American Lawmakers have asked Fidelity, a financial services firm, to give details about how it plans to address the liabilities involved in utilizing BTC as a retirement savings option before the 18th of this month. The country appears increasingly worried about the idea of allowing individuals to save BTC with the financial company in their 401(k) accounts.

Two members of the legislature, reportedly voiced their worries over the financial services, declared plans to include Bitcoin as one of the options via a letter to the Chief Executive Officer of Fidelity. The senators voiced their concern via a letter on Wednesday. 

In the letter, the legislators said that Fidelity’s most recent intentions for BTC has a potential for conflicting interests. However, the letter also observed that Fidelity has a history of trying its hands on digital assets that began with Bitcoin and Ethereum.

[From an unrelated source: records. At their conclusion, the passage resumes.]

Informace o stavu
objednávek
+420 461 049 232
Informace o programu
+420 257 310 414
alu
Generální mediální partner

The senators observed that Fidelity had started trying its hands specifically on minting Bitcoin and Ethereum, and obtaining wallets on cryptocurrency exchanges, since 2017. Last week’s Tuesday, Fidelity announced that it would allow interested persons to save up to one-fifth of their retirement savings on Bitcoin. The company said it made the decision to suit the demands of many of their customers.

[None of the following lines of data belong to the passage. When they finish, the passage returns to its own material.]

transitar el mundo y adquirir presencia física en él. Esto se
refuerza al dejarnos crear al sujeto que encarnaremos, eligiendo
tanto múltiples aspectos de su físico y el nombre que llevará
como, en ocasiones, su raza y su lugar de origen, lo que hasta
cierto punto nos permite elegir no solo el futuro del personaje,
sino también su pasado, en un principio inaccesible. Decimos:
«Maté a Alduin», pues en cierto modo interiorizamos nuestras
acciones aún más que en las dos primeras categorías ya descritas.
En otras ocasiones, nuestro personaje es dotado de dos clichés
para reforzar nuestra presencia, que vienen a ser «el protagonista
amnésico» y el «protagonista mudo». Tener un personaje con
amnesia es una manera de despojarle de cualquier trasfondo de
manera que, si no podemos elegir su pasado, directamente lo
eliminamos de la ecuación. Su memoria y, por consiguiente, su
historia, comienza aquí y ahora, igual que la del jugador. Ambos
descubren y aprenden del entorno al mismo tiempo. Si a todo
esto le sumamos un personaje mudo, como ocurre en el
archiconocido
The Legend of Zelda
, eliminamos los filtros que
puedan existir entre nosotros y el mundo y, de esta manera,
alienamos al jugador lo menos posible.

Conversely, the senators battled with Fidelity’s assertion of high-customer demand, mentioning that only 2% of businesses said they were interested in including digital assets as a means of making retirement savings. Additionally, the legislators’ argument highlighted the possibility of liabilities, losses, and financial crimes connected with digital assets.

In their presentation, the legislators made reference to an information from the Department of Labor (DOL) that said that the authority may sue any organizations taking reasonable levels of retirement savings via digital assets. In the DOL’s referenced statement, the authority noted that the instability and speculative nature of digital assets to further buttress their warnings.

The legislators asked Fidelity to explain its risk management intentions over its adoption of Bitcoin in its retirement savings plan. They also requested that Fidelity supplied extra details about the investment charges and how much the company made from minting Bitcoin.

Luxury Brands in the US and Europe Adopt Digital Assets

Meanwhile, high-end consumer products’ manufacturers in the United States have begun purchasing and putting out different cryptocurrencies. One of such companies is Gucci, which announced that it would begin receiving payments in crypto this month in its American stores. 

Gucci also added that it intended to extend its crypto payment option to it’s over 100 stores on the North American continent. Another luxury wristwatch producer, Hublot, launched a set of non-fungible tokens for interested buyers, in partnership with another company, recently.

Apart from these, an American luxury gym, Equinox, announced it would start taking payments for it’s yearly membership from current and intending clients who intend paying in digital assets. Equinox reportedly charges a minimum of 1.4 ETH, equivalent to approximately $4K for it’s services.